Josh Chan: Thank you for the color there. That’s really helpful. On the full service side, given that you seem to be expecting fairly healthy enrollment trends into next year, is there an opportunity to open more centers next year than perhaps usual given market demand or to take advantage of any disruptions that you see in the market and could you just talk about potential center opening cadence into next year?

Stephen Kramer: Yeah, sure. So look, I’ll start by saying that certainly going into next year, our number one priority continues to be enrolling our existing centers. That has been our priority. It will continue to be our priority. It is our best opportunity in the near term to continue to grow the impact that we have and to grow the economics that we enjoy. We are calling for centered growth of about, call it, 20 to 30 centers next year.

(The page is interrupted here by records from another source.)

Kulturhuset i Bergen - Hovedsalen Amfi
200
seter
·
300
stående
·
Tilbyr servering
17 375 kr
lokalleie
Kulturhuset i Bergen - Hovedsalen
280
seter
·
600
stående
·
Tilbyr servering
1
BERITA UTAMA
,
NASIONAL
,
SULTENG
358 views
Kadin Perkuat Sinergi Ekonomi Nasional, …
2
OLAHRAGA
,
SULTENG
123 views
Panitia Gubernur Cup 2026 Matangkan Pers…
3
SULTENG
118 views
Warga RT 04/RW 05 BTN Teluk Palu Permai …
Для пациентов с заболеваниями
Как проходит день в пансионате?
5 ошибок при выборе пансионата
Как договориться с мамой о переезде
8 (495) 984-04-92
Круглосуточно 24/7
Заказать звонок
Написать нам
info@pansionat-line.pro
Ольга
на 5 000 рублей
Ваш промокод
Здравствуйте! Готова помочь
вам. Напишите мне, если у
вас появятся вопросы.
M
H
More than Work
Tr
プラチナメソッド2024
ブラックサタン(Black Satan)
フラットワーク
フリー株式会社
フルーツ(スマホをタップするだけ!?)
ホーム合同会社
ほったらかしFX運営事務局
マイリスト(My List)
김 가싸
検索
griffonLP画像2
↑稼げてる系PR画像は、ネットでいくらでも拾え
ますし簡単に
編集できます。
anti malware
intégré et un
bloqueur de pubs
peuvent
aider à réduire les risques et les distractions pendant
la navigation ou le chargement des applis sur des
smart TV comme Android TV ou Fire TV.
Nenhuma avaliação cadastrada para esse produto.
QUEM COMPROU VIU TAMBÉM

And our expectation is that, that will be a combination of new employer centers that we’ll be opening on back of our clients as well as new lease models and acquisition opportunities. As we have shared in the past, when ARPA ended September 30, we do see that there is likely to be a knock-on effect in terms of other operators in certain geographies, thinking differently about their longer-term plans of continuing to persist with their centers.

And so again, we’re continuing to monitor that. But that’s another aspect of the growth that we may see in 2024.

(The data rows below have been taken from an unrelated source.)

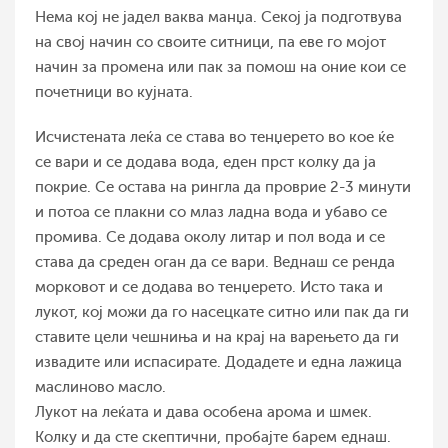
Нема кој не јадел ваква манџа. Секој ја подготвува
на свој начин со своите ситници, па еве го мојот
начин за промена или пак за помош на оние кои се
почетници во кујната.
Исчистената леќа се става во тенџерето во кое ќе
се вари и се додава вода, еден прст колку да ја
покрие. Се остава на рингла да проврие 2-3 минути
и потоа се плакни со млаз ладна вода и убаво се
промива. Се додава околу литар и пол вода и се
става да среден оган да се вари. Веднаш се ренда
морковот и се додава во тенџерето. Исто така и
лукот, кој можи да го насецкате ситно или пак да ги
ставите цели чешниња и на крај на варењето да ги
извадите или испасирате. Додадете и една лажица
маслиново масло.
Лукот на леќата и дава особена арома и шмек.
Колку и да сте скептични, пробајте барем еднаш.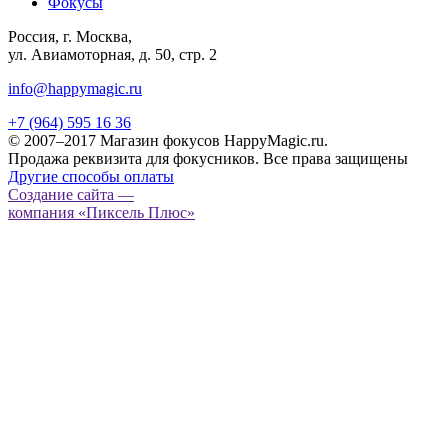
Фокусы
Россия, г. Москва,
ул. Авиамоторная, д. 50, стр. 2
info@happymagic.ru
+7 (964) 595 16 36
© 2007–2017 Магазин фокусов HappyMagic.ru.
Продажа реквизита для фокусников. Все права защищены
Другие способы оплаты
Создание сайта —
компания «Пиксель Плюс»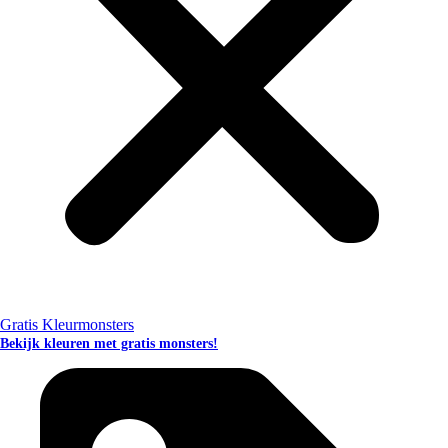
Gratis Kleurmonsters
Bekijk kleuren met gratis monsters!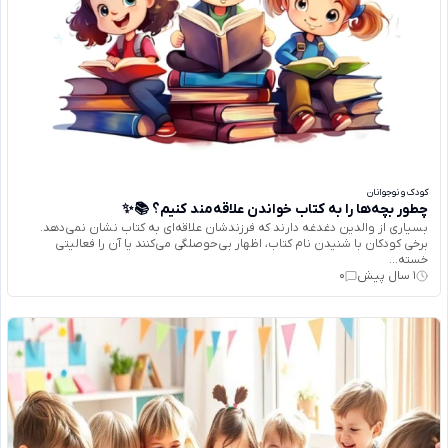
کودک و نوجوانان
چطور بچه‌ها را به کتاب خواندن علاقه‌مند کنیم؟ 📚✨
بسیاری از والدین دغدغه دارند که فرزندشان علاقه‌ای به کتاب نشان نمی‌دهد.
برخی کودکان با شنیدن نام کتاب، اظهار بی‌حوصلگی می‌کنند یا آن را فعالیتی
خسته‌...
1 سال پیش
0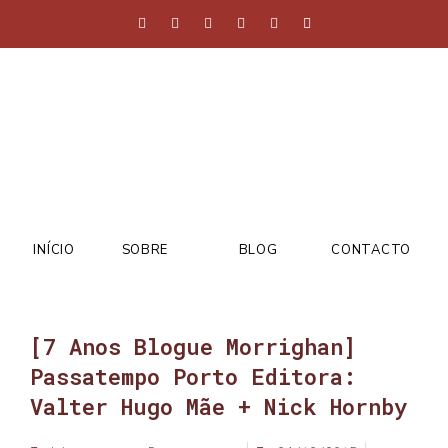
INÍCIO
SOBRE
BLOG
CONTACTO
[7 Anos Blogue Morrighan]
Passatempo Porto Editora:
Valter Hugo Mãe + Nick Hornby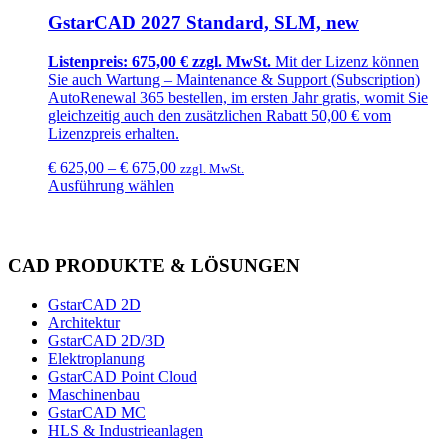
GstarCAD 2027 Standard, SLM, new
Listenpreis: 675,00 € zzgl. MwSt.
Mit der Lizenz können
Sie auch Wartung –
Maintenance & Support (Subscription)
AutoRenewal 365
bestellen, im ersten Jahr
gratis
, womit Sie
gleichzeitig auch den zusätzlichen
Rabatt 50,00 €
vom
Lizenzpreis erhalten.
€
625,00
–
€
675,00
zzgl. MwSt.
Ausführung wählen
CAD PRODUKTE & LÖSUNGEN
GstarCAD 2D
Architektur
GstarCAD 2D/3D
Elektroplanung
GstarCAD Point Cloud
Maschinenbau
GstarCAD MC
HLS & Industrieanlagen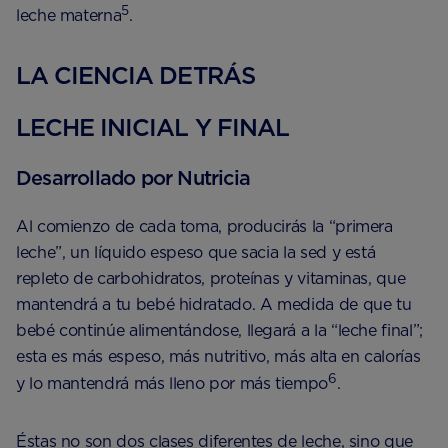
5
leche materna
.
LA CIENCIA DETRÁS
LECHE INICIAL Y FINAL
Desarrollado por Nutricia
Al comienzo de cada toma, producirás la “primera
leche”, un líquido espeso que sacia la sed y está
repleto de carbohidratos, proteínas y vitaminas, que
mantendrá a tu bebé hidratado. A medida de que tu
bebé continúe alimentándose, llegará a la “leche final”;
esta es más espeso, más nutritivo, más alta en calorías
6
y lo mantendrá más lleno por más tiempo
.
Éstas no son dos clases diferentes de leche, sino que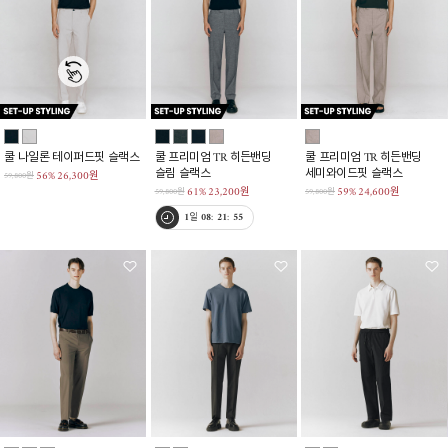
쿨 나일론 테이퍼드핏 슬랙스
쿨 프리미엄 TR 히든밴딩
쿨 프리미엄 TR 히든밴딩
슬림 슬랙스
세미와이드핏 슬랙스
56%
26,300원
59,800원
61%
23,200원
59%
24,600원
59,800원
59,800원
1
일
08
:
21
:
54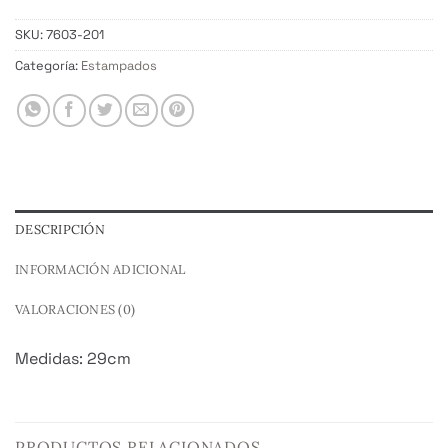
SKU:
7603-201
Categoría:
Estampados
DESCRIPCIÓN
INFORMACIÓN ADICIONAL
VALORACIONES (0)
Medidas: 29cm
PRODUCTOS RELACIONADOS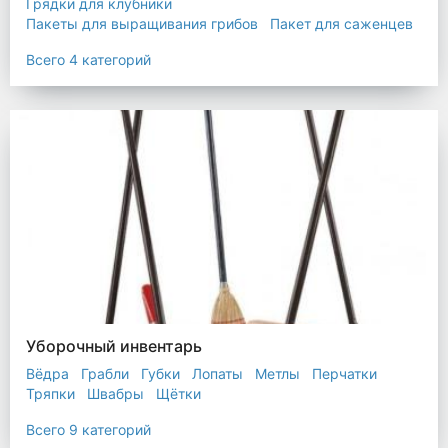
Грядки для клубники
Пакеты для выращивания грибов
Пакет для саженцев
Мульчирующая пленка
Всего 4 категорий
Уборочный инвентарь
Вёдра
Грабли
Губки
Лопаты
Метлы
Перчатки
Тряпки
Швабры
Щётки
Всего 9 категорий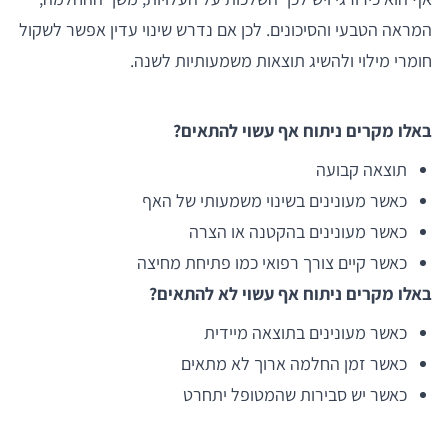
המראה הטבעי והסיכונים. לכן אם נדרש שינוי עדין אפשר לשקול
חומרי מילוי ולהשיג תוצאות משמעותיות לשנה.
באלו מקרים ניתוח אף עשוי להתאים?
תוצאה קבועה
כאשר מעונינים בשינוי משמעותי של האף
כאשר מעונינים בהקטנה או הצרה
כאשר קיים צורך רפואי כמו פתיחת מחיצה
באלו מקרים ניתוח אף עשוי לא להתאים?
כאשר מעונינים בתוצאה מיידית
כאשר זמן החלמה ארוך לא מתאים
כאשר יש סבירות שהמטופל יתחרט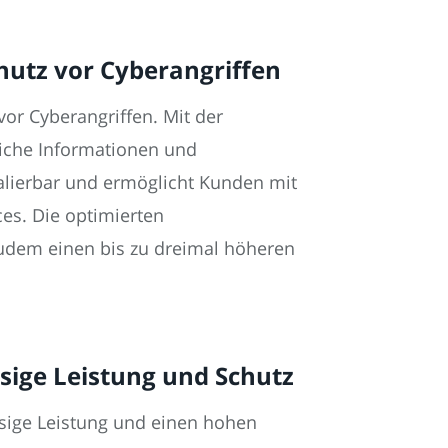
chutz vor Cyberangriffen
vor Cyberangriffen. Mit der
liche Informationen und
kalierbar und ermöglicht Kunden mit
es. Die optimierten
zudem einen bis zu dreimal höheren
sige Leistung und Schutz
sige Leistung und einen hohen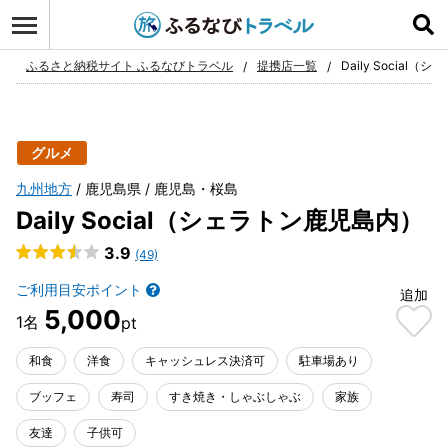
ログイン
お気に入り
ふるさと納税サイト ふるなびトラベル
提携店一覧
Daily Social
グルメ
九州地方
鹿児島県
鹿児島・桜島
Daily Social（シェラトン鹿児島内）
3.9
(49)
ご利用目安ポイント
追加
5,000
和食
洋食
キャッシュレス決済可
駐車場あり
ブッフェ
寿司
すき焼き・しゃぶしゃぶ
家族
友達
子供可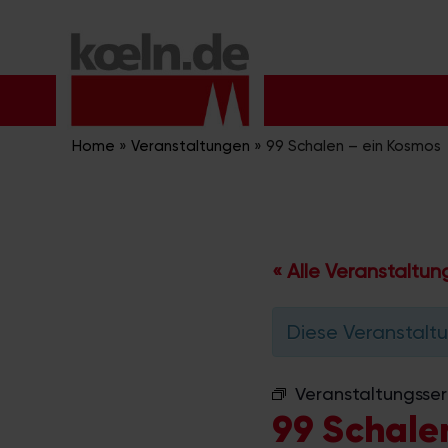
Zum
Inhalt
springen
Home
»
Veranstaltungen
»
99 Schalen – ein Kosmos
« Alle Veranstaltu
Diese Veranstaltu
Veranstaltungsser
99 Schale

Josh Chan: Great. Thank you both for your time.

Elizabeth Boland: Thank you.

Operator: Our next question comes from Jeff Silber of BMO Capital Markets. Please go ahead.

Jeff Silber: Thanks so much. I wanted to continue the conversation about the new center pipeline. I know it’s a long sales cycle. I’m just curious in the current environment, are clients still receptive? Or are you seeing more caution given the uncertainty?

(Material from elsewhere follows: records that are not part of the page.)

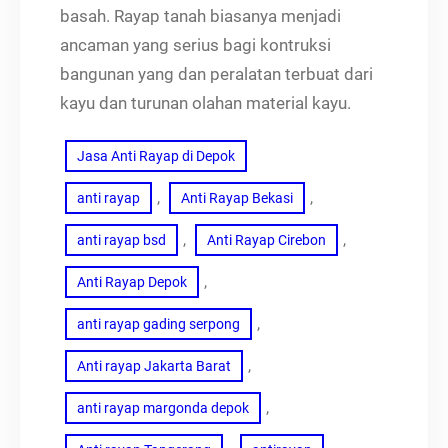
basah. Rayap tanah biasanya menjadi
ancaman yang serius bagi kontruksi
bangunan yang dan peralatan terbuat dari
kayu dan turunan olahan material kayu.
Jasa Anti Rayap di Depok
, 
, 
anti rayap
Anti Rayap Bekasi
, 
, 
anti rayap bsd
Anti Rayap Cirebon
, 
Anti Rayap Depok
, 
anti rayap gading serpong
, 
Anti rayap Jakarta Barat
, 
anti rayap margonda depok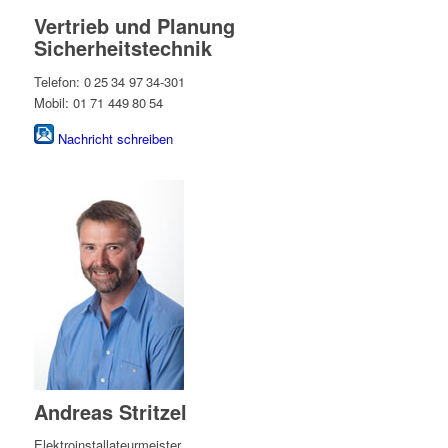
Vertrieb und Planung
Sicherheitstechnik
Telefon: 0 25 34 97 34-301
Mobil: 01 71 449 80 54
Nachricht schreiben
Andreas Stritzel
Elektroinstallateurmeister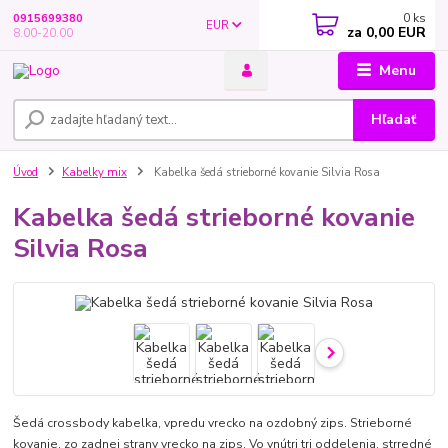
0
ks
0915699380
EUR
za
0,00 EUR
8.00-20.00
Menu
Hľadať
Úvod
Kabelky mix
Kabelka šedá strieborné kovanie Silvia Rosa
Kabelka šedá strieborné kovanie
Silvia Rosa
Šedá crossbody kabelka, vpredu vrecko na ozdobný zips. Strieborné
kovanie, zo zadnej strany vrecko na zips. Vo vnútri tri oddelenia, strredné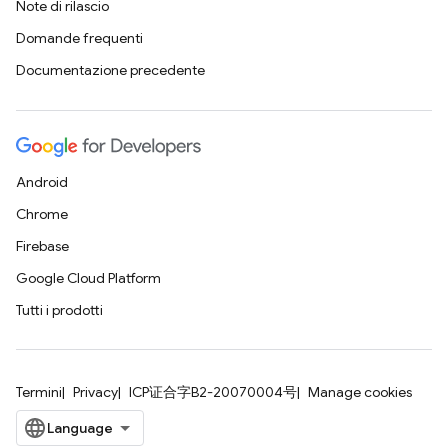
Note di rilascio
Domande frequenti
Documentazione precedente
Android
Chrome
Firebase
Google Cloud Platform
Tutti i prodotti
Termini
Privacy
ICP证合字B2-20070004号
Manage cookies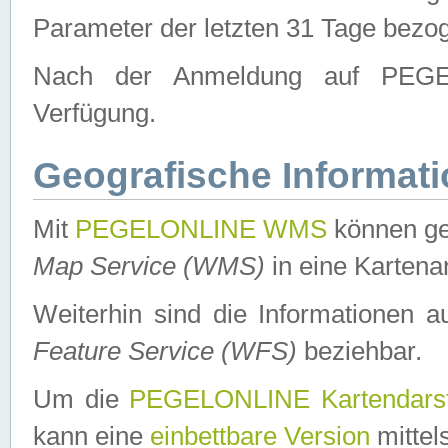
Parameter der letzten 31 Tage bezo
Nach der Anmeldung auf PEGEL
Verfügung.
Geografische Informat
Mit
PEGELONLINE WMS
können ge
Map Service (WMS)
in eine Kartena
Weiterhin sind die Informationen 
Feature Service (WFS)
beziehbar.
Um die
PEGELONLINE Kartendarst
kann eine
einbettbare Version
mittel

Stephen Kramer: Yeah. I mean, certainly, we continue to see an elevated level of interest. But as I shared on the last call and certainly is still the case, employers are definitely taking more time to make decisions. They recognize that putting a center on site is a long-term decision. And so they want to make sure that they are deliberating that appropriately. But again, as we think about the longer-term growth on this, our existing client base is really pleased that they have centers. And I think that those who do not and are considering it are, again, thinking about the impact they can have on their employees as well as their return to office. And so again, elevated interest, but certainly taking longer to make those decisions.

Jeff Silber: Right. And I know you’re not getting 2024 guidance yet, but I was curious maybe we can just frame it what you’re thinking in terms of price increases for next year relative to cost inflation.

Elizabeth Boland: Yeah. Yeah, we will be providing, obviously, detailed guidance when we talk with you all after 2023 is finished, so in February, but we are in the process of getting through our budget process now. And so from a general cost inflation standpoint, our primary cost in the full service business is certainly wages and other businesses have personal cost but other technology as well. But wage increases, we are looking at likely 3% to 4% from a general inflation standpoint. Other costs are more variable, given inflation, although certainly some of the things like energy have come down. Other occupancy costs have been a little persistently higher, but broadly speaking, call it, 3% inflation. From an overall pricing standpoint, our look at this point is likely in the 4% to 5% range.